Horizontal linkages balance interests. On the one hand, they block the arbitrariness of governments, and on the other hand, they do not allow the masses to “go off the coast.”
Maybe that is one of the reasons why similar violent events have not occurred since the American Civil War of 1861-1865. Authorities in totalitarian or authoritarian countries naturally have an interest in strengthening vertical ties and weakening or eliminating horizontal ties. It is legitimate that, for example, during the Stalinist era, handwriting was encouraged. Or giving up parents, children, siblings, because family is the oldest and strongest form of horizontal ties. Partly due to carrying the Stalinist legacy, partly also under the influence of Facebook’s unique “addresses,” real civil society in post-Soviet countries, particularly in Armenia, is developing slowly.

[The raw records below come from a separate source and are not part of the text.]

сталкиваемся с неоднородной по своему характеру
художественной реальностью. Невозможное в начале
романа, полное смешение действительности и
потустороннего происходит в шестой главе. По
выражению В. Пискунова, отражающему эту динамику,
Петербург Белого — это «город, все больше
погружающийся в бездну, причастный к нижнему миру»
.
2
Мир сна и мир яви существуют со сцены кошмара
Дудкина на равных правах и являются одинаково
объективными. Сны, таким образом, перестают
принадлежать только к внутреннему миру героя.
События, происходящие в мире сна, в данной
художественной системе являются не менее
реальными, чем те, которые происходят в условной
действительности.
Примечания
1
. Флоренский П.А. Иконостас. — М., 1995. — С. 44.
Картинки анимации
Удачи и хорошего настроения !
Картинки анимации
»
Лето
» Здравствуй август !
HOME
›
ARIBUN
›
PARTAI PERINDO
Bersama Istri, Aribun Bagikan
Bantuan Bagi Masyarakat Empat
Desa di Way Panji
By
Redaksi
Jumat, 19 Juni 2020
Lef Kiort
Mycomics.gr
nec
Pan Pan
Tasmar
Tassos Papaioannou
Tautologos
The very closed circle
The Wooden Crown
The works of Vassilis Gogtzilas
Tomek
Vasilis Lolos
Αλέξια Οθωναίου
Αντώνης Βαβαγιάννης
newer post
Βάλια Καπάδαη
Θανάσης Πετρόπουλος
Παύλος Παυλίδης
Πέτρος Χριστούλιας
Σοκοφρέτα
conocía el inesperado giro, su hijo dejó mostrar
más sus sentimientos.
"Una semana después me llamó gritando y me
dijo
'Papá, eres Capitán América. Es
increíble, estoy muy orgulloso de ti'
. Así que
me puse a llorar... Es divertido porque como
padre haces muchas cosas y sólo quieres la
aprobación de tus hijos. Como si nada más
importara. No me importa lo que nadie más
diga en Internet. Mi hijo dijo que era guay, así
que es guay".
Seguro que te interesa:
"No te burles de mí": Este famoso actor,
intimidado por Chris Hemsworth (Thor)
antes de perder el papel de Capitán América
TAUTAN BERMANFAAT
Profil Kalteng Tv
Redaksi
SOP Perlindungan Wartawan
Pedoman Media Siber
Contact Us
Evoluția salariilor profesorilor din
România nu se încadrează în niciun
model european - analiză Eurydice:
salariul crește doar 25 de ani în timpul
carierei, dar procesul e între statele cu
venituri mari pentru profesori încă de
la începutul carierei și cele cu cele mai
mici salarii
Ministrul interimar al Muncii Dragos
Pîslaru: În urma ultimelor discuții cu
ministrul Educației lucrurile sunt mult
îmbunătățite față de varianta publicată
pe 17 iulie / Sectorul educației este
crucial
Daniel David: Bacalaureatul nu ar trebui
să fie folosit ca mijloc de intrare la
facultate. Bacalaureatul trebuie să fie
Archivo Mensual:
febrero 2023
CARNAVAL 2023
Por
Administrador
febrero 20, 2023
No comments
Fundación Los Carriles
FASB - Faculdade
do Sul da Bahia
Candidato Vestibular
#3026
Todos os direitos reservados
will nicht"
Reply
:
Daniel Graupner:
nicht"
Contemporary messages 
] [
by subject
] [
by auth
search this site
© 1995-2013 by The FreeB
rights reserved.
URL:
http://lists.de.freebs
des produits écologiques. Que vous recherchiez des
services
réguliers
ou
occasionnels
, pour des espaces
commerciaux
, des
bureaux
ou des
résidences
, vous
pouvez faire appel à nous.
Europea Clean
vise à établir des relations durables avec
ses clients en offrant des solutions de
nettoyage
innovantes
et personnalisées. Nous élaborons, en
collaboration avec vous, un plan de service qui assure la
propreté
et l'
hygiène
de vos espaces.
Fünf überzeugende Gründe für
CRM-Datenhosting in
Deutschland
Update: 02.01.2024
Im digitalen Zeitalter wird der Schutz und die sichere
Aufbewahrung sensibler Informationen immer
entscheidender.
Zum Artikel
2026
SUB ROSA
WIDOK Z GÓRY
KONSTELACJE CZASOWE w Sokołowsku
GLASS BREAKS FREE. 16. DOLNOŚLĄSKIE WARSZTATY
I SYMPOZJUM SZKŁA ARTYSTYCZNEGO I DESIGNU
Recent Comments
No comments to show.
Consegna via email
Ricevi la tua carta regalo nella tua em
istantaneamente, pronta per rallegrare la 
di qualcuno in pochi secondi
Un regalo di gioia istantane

We do not encourage volunteer work, sincere, unadvertised charity, the desire to simply extend a hand to one’s neighbor, or social responsibility. And if there are such, then questions constantly arise as to what bad, selfish goals are hidden under them. If a young person, let’s say, decides to work on Sunday at, say, a nursing home, there will surely be suspicions on Facebook that they are either promoting themselves or collecting points to get into a Western university.
If any hotel or restaurant owner decides to pave not only the front of his facility, but also the surrounding streets with asphalt, then immediately suspicions will arise that he is going to become a deputy or a community leader. Or the latest, fresh example. A famous businessman moves to Artsakh, questions immediately arise: who sent him, who did he run away from? Thus, one of the prerequisites of a civil society is trust, a kind, compassionate attitude towards each other. It seems like some kind of lyric at first glance, but in fact it is, as it is customary to say, a matter of security.